Methods to date have mainly relied on culturing bacteria on selective growth media. This approach excludes entire groups of non-cultivable bacteria, as well as those that require specific cultivation conditions (Al-Awadhi et al. 2013; Feleni et al. 2025). Results based solely on culture may systematically underestimate actual microbiological exposure. Therefore, assessing pathogen risk in the aquatic environment requires modern detection tools and microbiological indicators that can identify the presence of and the potential pathogenicity of microorganisms in water used by humans. While culture-based methods may underestimate pathogen diversity, molecular techniques detect DNA from both viable and non-viable cells (Sheikh et al. 2012). Furthermore, the scope of sanitary testing should be expanded due to increasing antibiotic resistance in bacteria and the emergence of new, previously unanalyzed pathogens (McLellan et al. 2024).
Flood-affected areas should be monitored for microbiomes, with particular attention to pathogenic microorganisms, rather than focusing solely on basic indicator bacteria, such as fecal bacteria. The importance of systematic research on microbiological soil contamination after flooding is multidimensional. First, accurate data on which organisms and at what concentrations enter the soil are essential for assessing the health risk to the population (contact with soil, agricultural use, recreational contact). Second, monitoring correlated with hydrological analyses enables distinguishing between sources of contamination (e.g., municipal sewage, hospital sewage, animal waste, surface runoff from fields, releases from cemeteries), which is crucial for designing preventive measures and risk management. Third, identifying the presence of ARGs and opportunistic pathogens in soils after flooding has implications for controlling the spread of antibiotic resistance in the environment. Finally, the results of such studies provide a basis for developing sanitary and epidemiological guidelines for the safe use of flood-affected areas and for rapid response strategies after flooding (e.g., decontamination, use bans, water and soil testing before restoration of use) (Mavrouli et al. 2022).
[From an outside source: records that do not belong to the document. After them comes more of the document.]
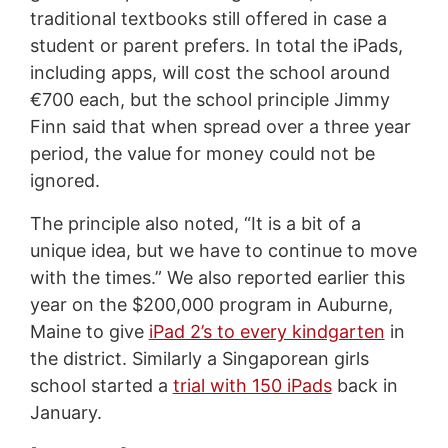
traditional textbooks still offered in case a
student or parent prefers. In total the iPads,
including apps, will cost the school around
€700 each, but the school principle Jimmy
Finn said that when spread over a three year
period, the value for money could not be
ignored.
The principle also noted, “It is a bit of a
unique idea, but we have to continue to move
with the times.” We also reported earlier this
year on the $200,000 program in Auburne,
Maine to give
iPad 2’s to every kindgarten
in
the district. Similarly a Singaporean girls
school started a
trial with 150 iPads
back in
January.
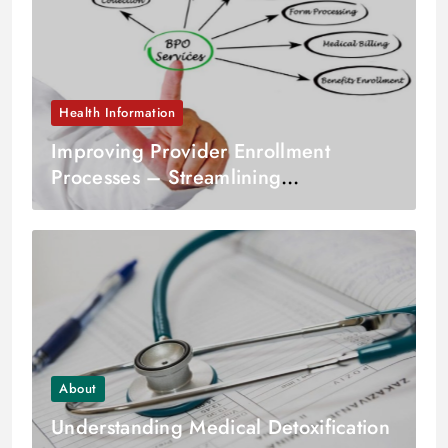
Health Information
Improving Provider Enrollment
Processes – Streamlining
Credentialing and Verification
About
Understanding Medical Detoxification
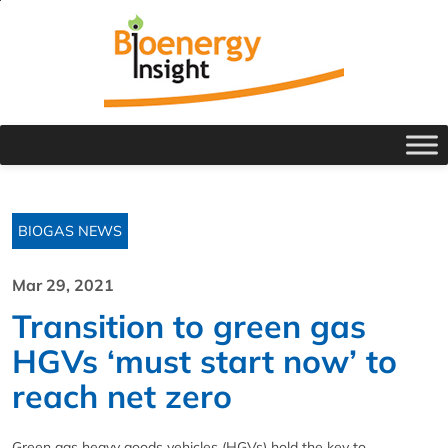
BIOGAS NEWS
Mar 29, 2021
Transition to green gas
HGVs ‘must start now’ to
reach net zero
Green gas heavy goods vehicles (HGVs) hold the key to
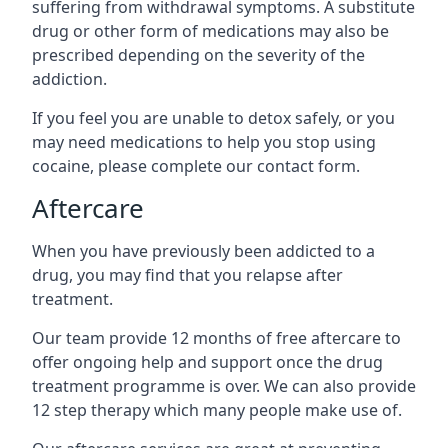
suffering from withdrawal symptoms. A substitute
drug or other form of medications may also be
prescribed depending on the severity of the
addiction.
If you feel you are unable to detox safely, or you
may need medications to help you stop using
cocaine, please complete our contact form.
Aftercare
When you have previously been addicted to a
drug, you may find that you relapse after
treatment.
Our team provide 12 months of free aftercare to
offer ongoing help and support once the drug
treatment programme is over. We can also provide
12 step therapy which many people make use of.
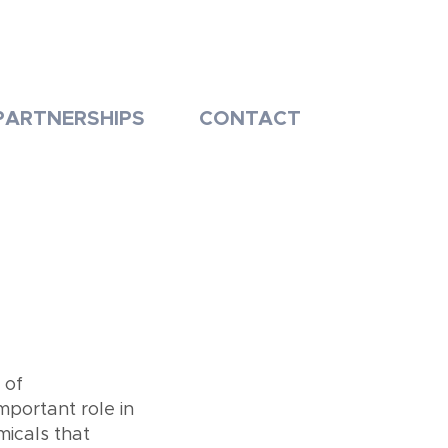
PARTNERSHIPS
CONTACT
 of
mportant role in
icals that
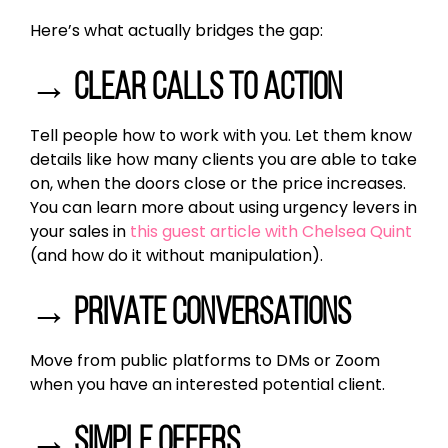
Here’s what actually bridges the gap:
→ Clear calls to action
Tell people how to work with you. Let them know
details like how many clients you are able to take
on, when the doors close or the price increases.
You can learn more about using urgency levers in
your sales in
this guest article with Chelsea Quint
(and how do it without manipulation).
→ Private conversations
Move from public platforms to DMs or Zoom
when you have an interested potential client.
→ Simple offers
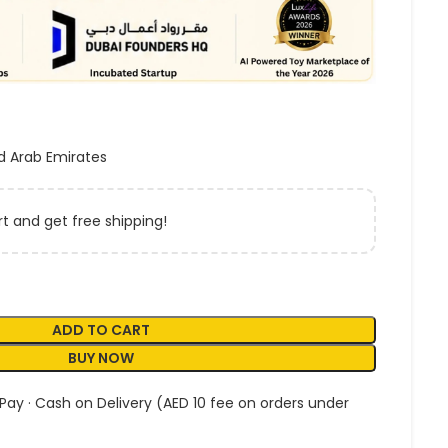
d Arab Emirates
t and get free shipping!
ADD TO CART
BUY NOW
 Pay · Cash on Delivery (AED 10 fee on orders under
Available data clearly show that flooding leads to the long-term persistence of pathogenic microorganisms in soil. This is particularly significant in agricultural soils, as these pathogens can be transferred to farmers, livestock, and plants — and therefore to crops and feed. Post-flood soil analysis should be standard practice, encompassing the full spectrum of potential soil, water, and human-origin pathogens, as floodwaters transmit microorganisms from multiple sources. Guidelines on food safety after flooding, along with instructions for handling affected agricultural products, are needed. To develop such policies, it is necessary to understand the problem and its scope. Strengthening soil-focused microbiological research, clarifying exposure routes, and developing practical mitigation guidelines are essential steps toward effective flood risk management in a changing climate.